--- Task requirements ---
Pictures excluded, output the lines of the data below between the one holding "Лоферы мужские кожаные 590026 Черные" and the one holding "Nouvel espace à la Tribu : R’Zen", inclusive, exactly as they stand.

--- Transcribed page contents ---
- - -

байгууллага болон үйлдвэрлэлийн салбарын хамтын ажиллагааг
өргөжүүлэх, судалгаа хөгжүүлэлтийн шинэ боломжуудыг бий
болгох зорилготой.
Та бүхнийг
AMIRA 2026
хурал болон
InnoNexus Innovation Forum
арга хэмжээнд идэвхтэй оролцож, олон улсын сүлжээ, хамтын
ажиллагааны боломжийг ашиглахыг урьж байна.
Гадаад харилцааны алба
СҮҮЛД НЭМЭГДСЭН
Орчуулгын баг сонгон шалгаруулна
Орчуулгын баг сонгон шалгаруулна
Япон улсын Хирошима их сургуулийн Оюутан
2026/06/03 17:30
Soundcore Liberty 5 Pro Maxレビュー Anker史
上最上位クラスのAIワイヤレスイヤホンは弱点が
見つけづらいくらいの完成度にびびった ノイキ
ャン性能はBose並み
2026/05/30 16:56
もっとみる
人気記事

- - -

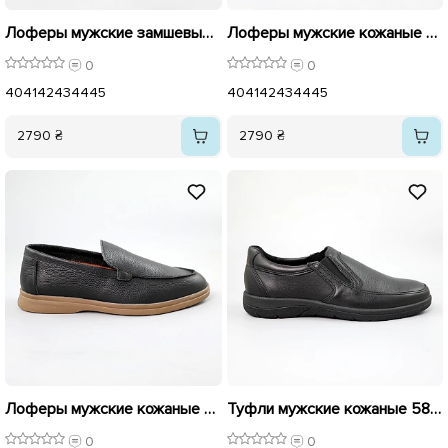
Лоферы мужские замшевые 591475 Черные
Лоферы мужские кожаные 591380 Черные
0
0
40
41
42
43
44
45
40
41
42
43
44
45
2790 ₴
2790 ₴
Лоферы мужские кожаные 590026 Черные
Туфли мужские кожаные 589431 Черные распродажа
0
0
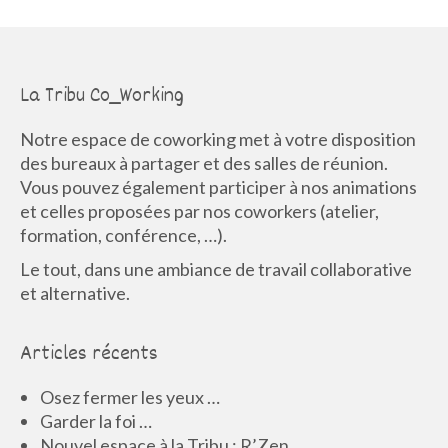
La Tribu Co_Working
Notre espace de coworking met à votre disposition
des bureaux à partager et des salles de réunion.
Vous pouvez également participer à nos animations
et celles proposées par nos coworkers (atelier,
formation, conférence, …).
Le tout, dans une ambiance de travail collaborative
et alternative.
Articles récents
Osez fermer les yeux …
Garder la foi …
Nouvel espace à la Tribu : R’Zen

- - -

--- Solution to this problem ---
Лоферы мужские кожаные 590026 Черные
Туфли мужские кожаные 589431 Черные распродажа
0
0
La Tribu Co_Working
Notre espace de coworking met à votre disposition
des bureaux à partager et des salles de réunion.
Vous pouvez également participer à nos animations
et celles proposées par nos coworkers (atelier,
formation, conférence, …).
Le tout, dans une ambiance de travail collaborative
et alternative.
Articles récents
Osez fermer les yeux …
Garder la foi …
Nouvel espace à la Tribu : R’Zen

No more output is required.